A list of all metric definitions can be found here.

Prerequisites

An EKS cluster. If you don’t have an EKS cluster, please create one using this guide.
kubectl installed and logged in.
helm
SigNoz Cloud Account

Setting up SigNoz

You need a backend to which you can send the collected data for monitoring and visualization. SigNoz is an OpenTelemetry-native APM that is well-suited for visualizing OpenTelemetry data.

SigNoz cloud is the easiest way to run SigNoz. You can sign up here for a free account and get 30 days of unlimited access to all features.

You can also install and self-host SigNoz yourself. Check out the docs for installing self-host SigNoz.

Setting Up OpenTelemetry Collector - SigNoz

Deploying the OpenTelemetry Collector can be approached in two distinct ways, depending on your infrastructure and familiarity with OpenTelemetry:

SigNoz Managed Helm Charts: Ideal for most users seeking a streamlined setup with optimized defaults.
Vanilla OpenTelemetry Helm Charts (Advanced): Suitable for advanced users with pre-existing infrastructure or custom requirements.

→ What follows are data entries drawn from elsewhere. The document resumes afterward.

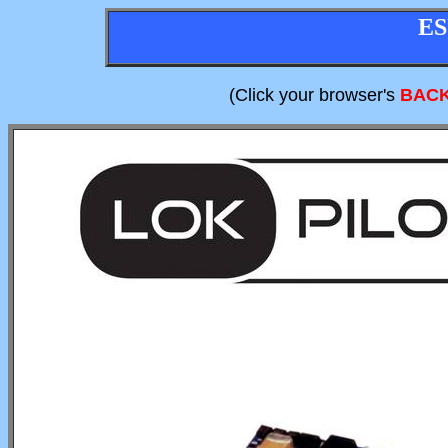
ES
(Click your browser's
BAC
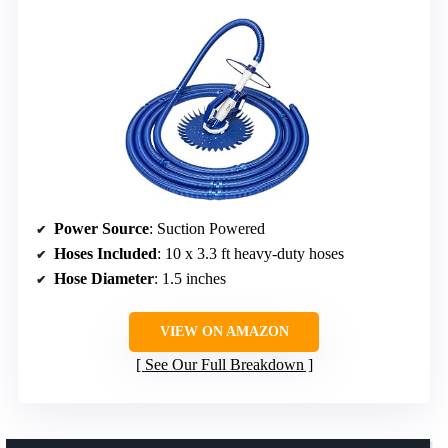
Power Source
: Suction Powered
Hoses Included
: 10 x 3.3 ft heavy-duty hoses
Hose Diameter
: 1.5 inches
VIEW ON AMAZON
See Our Full Breakdown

Installing with SigNoz Managed Helm Charts

SigNoz provides Helm charts that package OpenTelemetry Collectors in a flavor optimized for SigNoz users. It simplifies the installation with some defaults.

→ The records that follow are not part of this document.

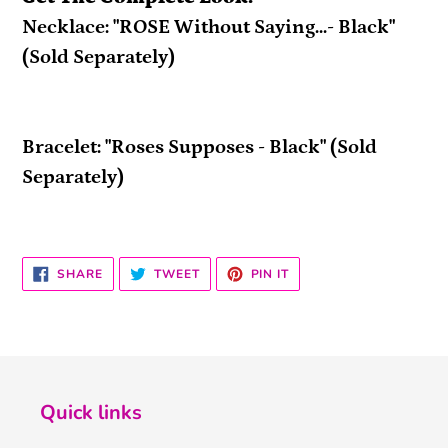
Necklace: "ROSE Without Saying...- Black"
(Sold Separately)
Bracelet: "Roses Supposes - Black" (Sold
Separately)
SHARE
TWEET
PIN
SHARE
TWEET
PIN IT
ON
ON
ON
FACEBOOK
TWITTER
PINTEREST
Quick links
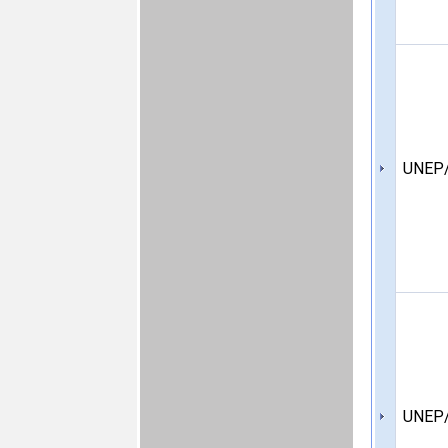
UNEP/
UNEP/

Step 1: Install SigNoz Helm Chart

To set up the OpenTelemetry Collector for SigNoz, you'll first need your ingestion key and the specific region your instance is hosted in. This information is vital for configuring the collector to send data to your SigNoz instance securely. You can retrieve these details from your SigNoz settings page.

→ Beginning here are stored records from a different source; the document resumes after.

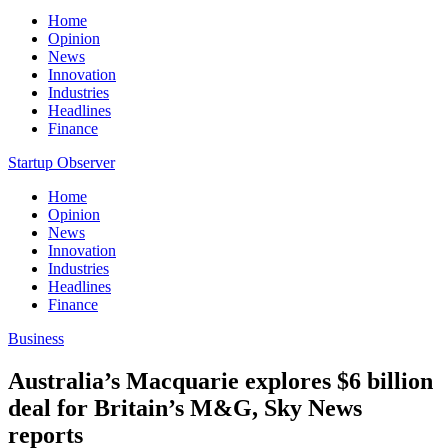
Home
Opinion
News
Innovation
Industries
Headlines
Finance
Startup Observer
Home
Opinion
News
Innovation
Industries
Headlines
Finance
Business
Australia’s Macquarie explores $6 billion
deal for Britain’s M&G, Sky News
reports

*You can find ingestion details in the SigNoz dashboard*

Once you have your ingestion key and region, use the following commands to add the SigNoz Helm repository and install the OpenTelemetry Collector in your Kubernetes cluster:

helm repo add signoz https://charts.signoz.io
helm install -n signoz  --create-namespace kubelet-otel signoz/k8s-infra \
--set signozApiKey=<ingestionKey> --set otelCollectorEndpoint="ingest.<region>.signoz.cloud:443" --set otelInsecure=false

Replace <ingestionKey> with the key you obtained from your settings page and <region> with the region information.

After running the install command, you should see an output confirming that the Helm chart has been deployed.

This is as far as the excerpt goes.